= Harlo Jones =

Canadian military aviator (1923–2005)

Harlo Lloyd Jones (December 29, 1923 - October 1, 2005) was a World War II bomber pilot with the Royal Canadian Air Force (RCAF).

Born in Dinsmore, Saskatchewan to a prominent family (Harlo's father Luther Jones owned several businesses, including Dinsmore's first power plant), young Harlo was known by the nickname "Squirt" because of his small stature. His older brother, RCAF pilot Dale Jones, was shot down and killed in 1940 during the Battle of Dunkirk. Undeterred, Harlo was eager to join the RCAF as soon as he was of age. Refused twice at the Saskatoon recruiting center because of his small size, he was eventually accepted with a recorded weight of 118 pounds and a height of 5 feet, 10 inches.

After training at various sites across Canada he was assigned to 408 Squadron of 6 RCAF Group, RAF Bomber Command at RAF Linton-on-Ouse, Yorkshire.

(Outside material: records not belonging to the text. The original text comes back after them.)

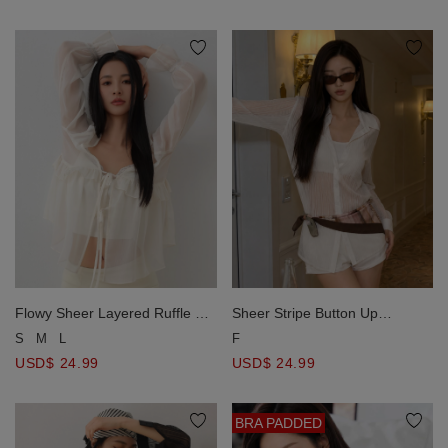
Flowy Sheer Layered Ruffle Tie
Sheer Stripe Button Up
Front Blouse Top
Collared Shirt Blouse
S
M
L
F
USD$ 24.99
USD$ 24.99
BRA PADDED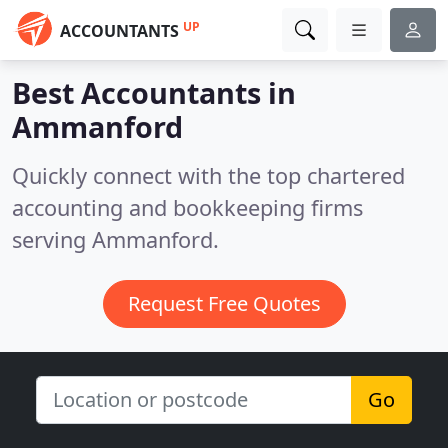
UP
ACCOUNTANTS
Best Accountants in
Ammanford
Quickly connect with the top chartered
accounting and bookkeeping firms
serving Ammanford.
Request Free Quotes
Go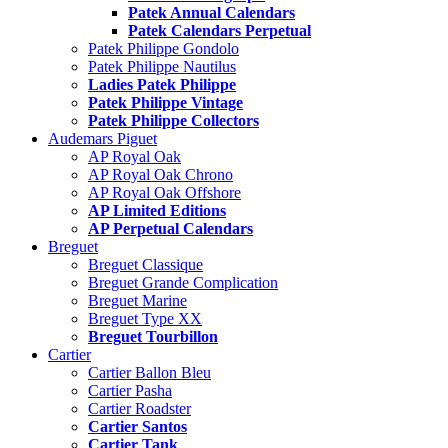
Patek Annual Calendars
Patek Calendars Perpetual
Patek Philippe Gondolo
Patek Philippe Nautilus
Ladies Patek Philippe
Patek Philippe Vintage
Patek Philippe Collectors
Audemars Piguet
AP Royal Oak
AP Royal Oak Chrono
AP Royal Oak Offshore
AP Limited Editions
AP Perpetual Calendars
Breguet
Breguet Classique
Breguet Grande Complication
Breguet Marine
Breguet Type XX
Breguet Tourbillon
Cartier
Cartier Ballon Bleu
Cartier Pasha
Cartier Roadster
Cartier Santos
Cartier Tank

Harlo flew Avro Lancaster and Handley Page Halifax bombers in 32 sorties against targets in Germany and Occupied Europe. His final sortie was on December 5, 1944, just days before his 21st birthday. He was subsequently awarded the Distinguished Flying Cross, promoted to Flight Lieutenant, and released of his duties.

He returned to Canada where he joined the Geological Survey of Canada, working with a crew in the bush north of Flin Flon, Manitoba. He married Ethel Cloake, a nurse, in 1946. He earned a Bachelor of Arts at the University of British Columbia and worked as a reporter for the Vancouver Sun, and later, the Edmonton Bulletin. He rejoined the RCAF in 1950 and served for another 20 years before managing a hospital in Winnipeg.

Harlo published the first of his two memoirs in 1995. O Little Town: Remembering Life in a Prairie Village detailed his childhood in Dinsmore. Bomber Pilot: A Canadian Youth's War followed in 2001, in which he recounted his days as a bomber pilot in World War II.

Harlo Jones died on October 1, 2005, in Winnipeg, Manitoba after suffering a stroke.